En su último discurso sobre el Estado de la Unión, el Presidente señaló que no es la función de esta nación “reconstruir cada país que entre en crisis”. Al tiempo que enfatizó: “Eso no es ser un líder. Es una manera segura de acabar en un atolladero, derramando sangre y dinero estadounidense. Es la lección de Vietnam, de Irak, y ya deberíamos haberla aprendido”.

Curiosamente, esta línea de acción, que por otra parte lo acerca a una tradición del pensamiento conservador —cuando los miembros del Partido Republicano criticaban al entonces presidente Bill Clinton por pretender convertir a los soldados estadounidenses en protectores de las guarderías de Kosovo—, no es compartida por algunos de los aspirantes a la nominación presidencial, precisamente republicana. Claro que en honor a ellos hay que admitir que el énfasis en sus discursos es destruir, no construir o proteger. Una política de “tierra arrasada”, como propone el senador Ted Cruz.

El cambio de estrategia conservadora ocurrió durante el mandato de George W. Bush, quien recurrió a una distorsión para que los hechos entraran en sus planes. Consideró a las “amenazas asimétricas” —referidas a los objetivos militares no convencionales, de las cuales el ejemplo más claro son las organizaciones terroristas— como si se tratara de potencias enemigas.

Bush recurrió a la vieja creencia estadounidense de considerar al “mal” como algo ajeno, fuera de sus fronteras. Con nuevos bríos, Donald Trump ha retomado la idea.

La clave para explicar el furor contra lo ajeno se encuentra en parte en el puritanismo norteamericano, algo arraigado en cierta zona del carácter nacional, que ocasionalmente reaparece e inicia un ciclo, y luego cede tras derrotas y muertes innecesarias. Para alimentar tales ideas, siempre del agrado del fundamentalismo evangelista, no hay nada mejor que hablar de decadencia y sembrar el miedo.

No hay mejor libro para comprender la historia de esta nación que En la raíz de América, de William Carlos Williams. Alguien que se limitó a ser un gran poeta y un excelente ensayista.

Williams escribió este libro para comprender mejor la esencia de su país, con los recursos de la prosa y la poesía como instrumentos de análisis. No es un tratado histórico y mucho menos una obra filosófica, pero supera ambos géneros con agudeza y conocimiento.

“Hay un ‘puritanismo’ —del que se oye hablar, sin duda, pero usted no ha visto cómo apesta todo lo que toca— que ha pervivido desde el pasado y que todavía vive en nosotros”, le dijo Williams a Valéry Larbaud en París.

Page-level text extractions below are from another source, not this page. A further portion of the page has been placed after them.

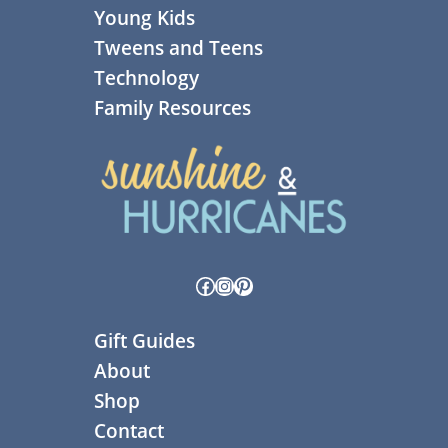
Young Kids
Tweens and Teens
Technology
Family Resources
Facebook
Instagram
Pinterest
Gift Guides
About
Shop
Contact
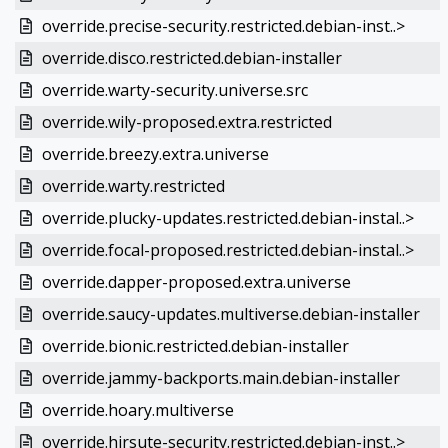
override.precise-security.restricted.debian-inst..>
override.disco.restricted.debian-installer
override.warty-security.universe.src
override.wily-proposed.extra.restricted
override.breezy.extra.universe
override.warty.restricted
override.plucky-updates.restricted.debian-instal..>
override.focal-proposed.restricted.debian-instal..>
override.dapper-proposed.extra.universe
override.saucy-updates.multiverse.debian-installer
override.bionic.restricted.debian-installer
override.jammy-backports.main.debian-installer
override.hoary.multiverse
override.hirsute-security.restricted.debian-inst..>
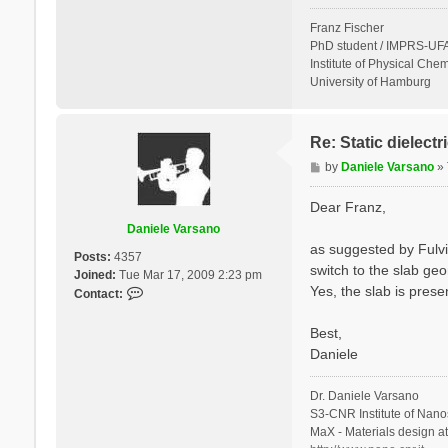
Franz Fischer
PhD student / IMPRS-UFA
Institute of Physical Chem
University of Hamburg
Re: Static dielect
P
by
Daniele Varsano
»
o
s
Dear Franz,
t
Daniele Varsano
as suggested by Fulvi
Posts:
4357
switch to the slab geo
Joined:
Tue Mar 17, 2009 2:23 pm
Yes, the slab is prese
C
Contact:
o
n
Best,
t
Daniele
a
c
Dr. Daniele Varsano
t
S3-CNR Institute of Nano
D
MaX - Materials design a
a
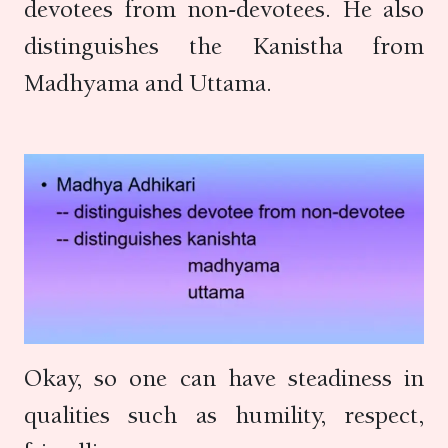
devotees from non-devotees. He also
distinguishes the Kanistha from
Madhyama and Uttama.
Okay, so one can have steadiness in
qualities such as humility, respect,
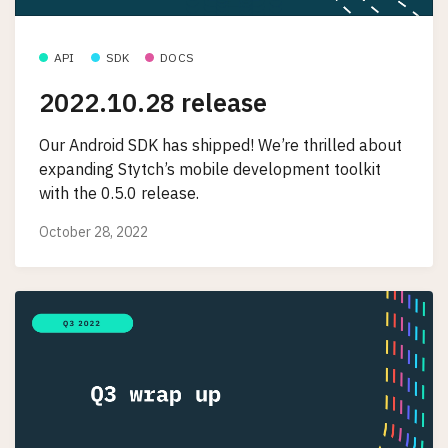
API
SDK
DOCS
2022.10.28 release
Our Android SDK has shipped! We’re thrilled about
expanding Stytch’s mobile development toolkit
with the 0.5.0 release.
October 28, 2022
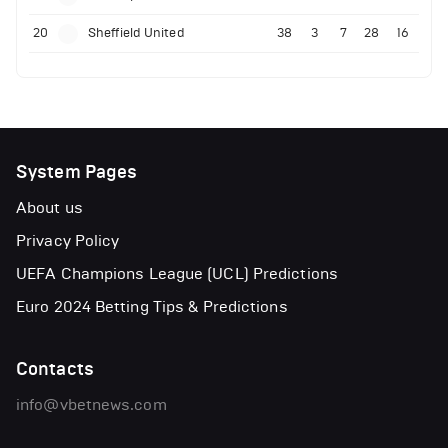
20
Sheffield United
38
3
7
28
16
System Pages
About us
Privacy Policy
UEFA Champions League (UCL) Predictions
Euro 2024 Betting Tips & Predictions
Contacts
info@vbetnews.com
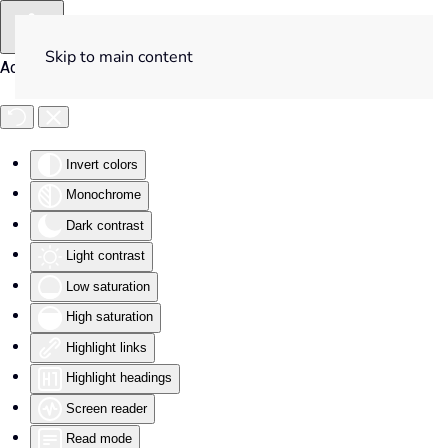
Skip to main content
Accessibility Tools
Invert colors
Monochrome
Dark contrast
Light contrast
Low saturation
High saturation
Highlight links
Highlight headings
Screen reader
Read mode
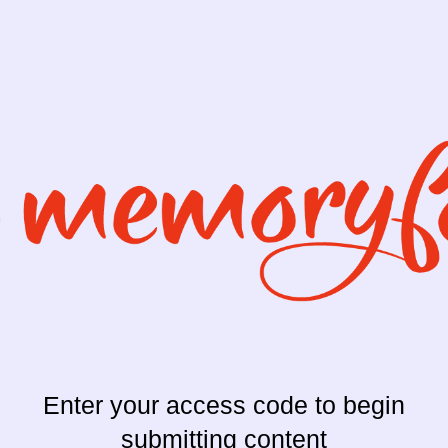
Enter your access code to begin
submitting content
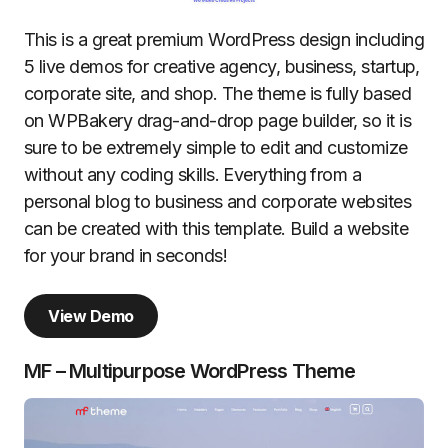
This is a great premium WordPress design including
5 live demos for creative agency, business, startup,
corporate site, and shop. The theme is fully based
on WPBakery drag-and-drop page builder, so it is
sure to be extremely simple to edit and customize
without any coding skills. Everything from a
personal blog to business and corporate websites
can be created with this template. Build a website
for your brand in seconds!
View Demo
MF – Multipurpose WordPress Theme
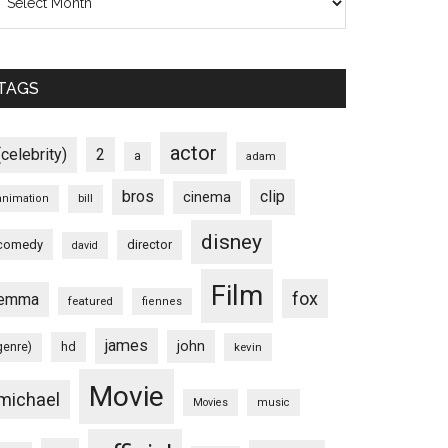
TAGS
actor
(celebrity)
2
a
adam
bros
clip
cinema
animation
bill
disney
comedy
director
david
Film
fox
emma
featured
fiennes
james
john
hd
genre)
kevin
Movie
michael
Movies
music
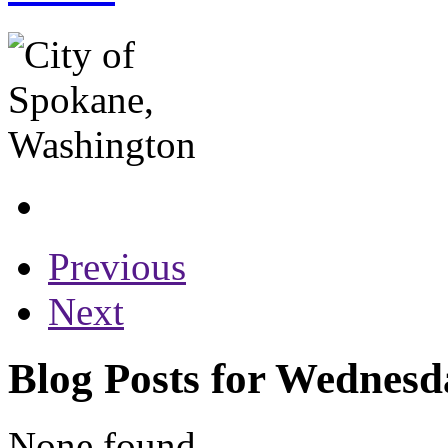
Previous
Next
Blog Posts for Wednesd
None found...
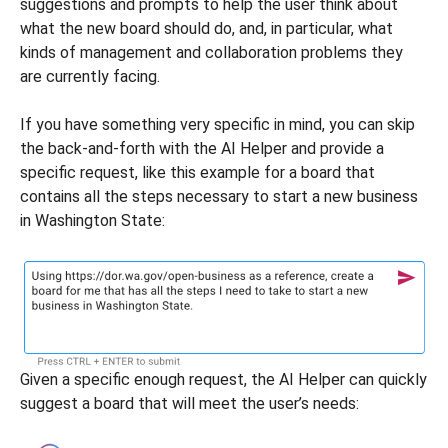
suggestions and prompts to help the user think about
what the new board should do, and, in particular, what
kinds of management and collaboration problems they
are currently facing.
If you have something very specific in mind, you can skip
the back-and-forth with the AI Helper and provide a
specific request, like this example for a board that
contains all the steps necessary to start a new business
in Washington State:
Given a specific enough request, the AI Helper can quickly
suggest a board that will meet the user’s needs:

Esa necesidad de sentirse puros, superiores y perfectos, todavía arraigada en una parte cada vez más minoritaria de este país, se ha convertido en la “pesada carga sobre el hombre blanco”, que denunció Norman Mailer en un artículo publicado en The New York Review of Books, el 17 de julio de 2003.

La proyección del mal como algo exterior a la sociedad norteamericana actúa a las mil maravillas en las mentes formadas durante decenas de años en la repulsa a lo desconocido.

Alimentándose con esos prejuicios sustentan sus campañas Trump y Cruz.